What the task requires: Go through the records below and copy out every line holding "sale".

↓↓↓

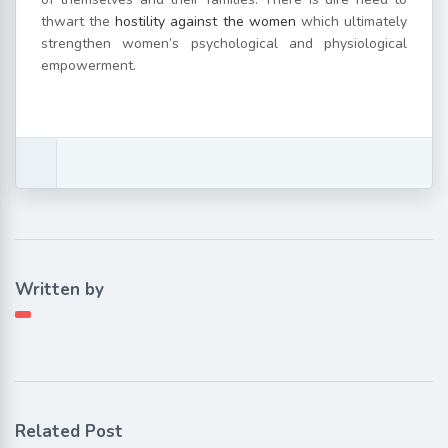
thwart the
hostility against the women
which ultimately
strengthen women’s psychological and physiological
empowerment.
Written by
Related Post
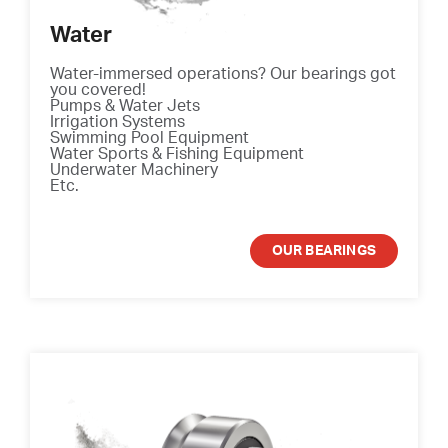
Water
Water-immersed operations? Our bearings got
you covered!
Pumps & Water Jets
Irrigation Systems
Swimming Pool Equipment
Water Sports & Fishing Equipment
Underwater Machinery
Etc.
OUR BEARINGS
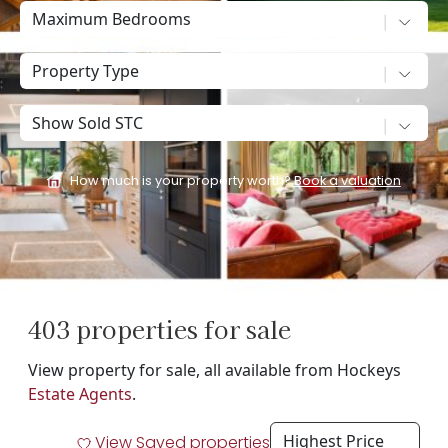
Maximum Bedrooms
Property Type
Show sold STC
How much is your property worth?
Book a valuation
403 properties for sale
View property for sale, all available from Hockeys
Estate Agents
.
View Saved properties
Filt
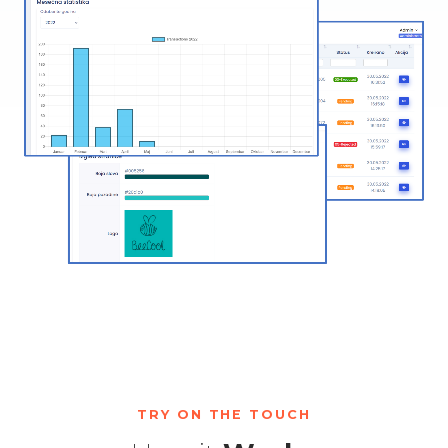
TRY ON THE TOUCH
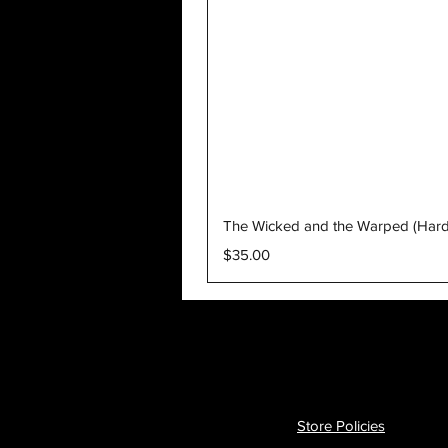
The Wicked and the Warped (Har
Price
$35.00
Store Policies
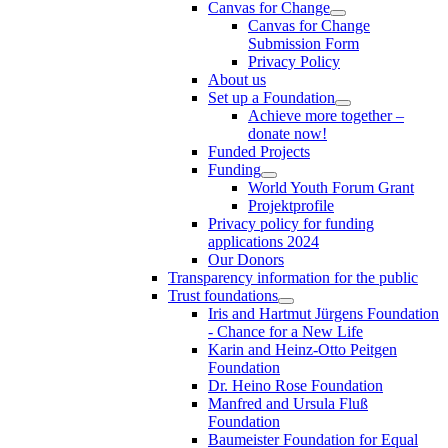
Canvas for Change
Canvas for Change
Submission Form
Privacy Policy
About us
Set up a Foundation
Achieve more together –
donate now!
Funded Projects
Funding
World Youth Forum Grant
Projektprofile
Privacy policy for funding
applications 2024
Our Donors
Transparency information for the public
Trust foundations
Iris and Hartmut Jürgens Foundation
- Chance for a New Life
Karin and Heinz-Otto Peitgen
Foundation
Dr. Heino Rose Foundation
Manfred and Ursula Fluß
Foundation
Baumeister Foundation for Equal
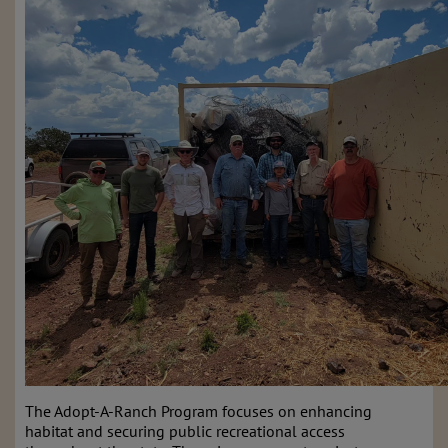
The Adopt-A-Ranch Program focuses on enhancing
habitat and securing public recreational access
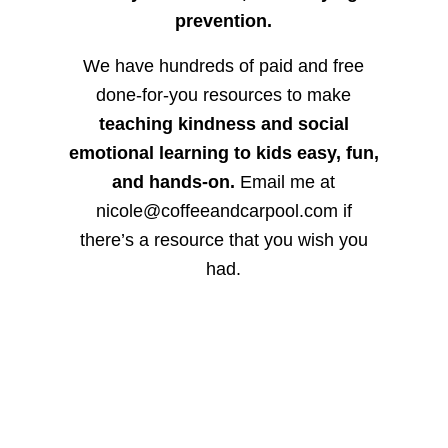
prevention.
We have hundreds of paid and free
done-for-you resources to make
teaching kindness and social
emotional learning to kids easy, fun,
and hands-on.
Email me at
nicole@coffeeandcarpool.com if
there’s a resource that you wish you
had.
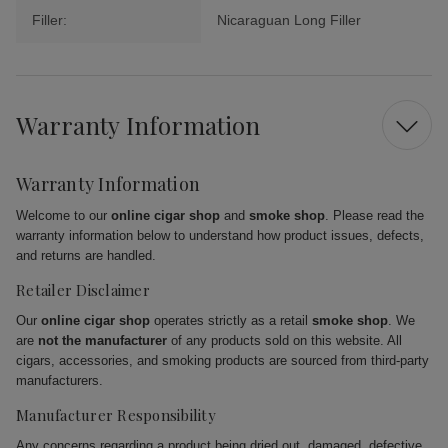
Filler:
Nicaraguan Long Filler
Warranty Information
Warranty Information
Welcome to our
online cigar shop
and
smoke shop
. Please read the
warranty information below to understand how product issues, defects,
and returns are handled.
Retailer Disclaimer
Our
online cigar shop
operates strictly as a retail
smoke shop
. We
are
not the manufacturer
of any products sold on this website. All
cigars, accessories, and smoking products are sourced from third-party
manufacturers.
Manufacturer Responsibility
Any concerns regarding a product being dried out, damaged, defective,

↑↑↑

Task answer:
403 properties for sale
View property for sale, all available from Hockeys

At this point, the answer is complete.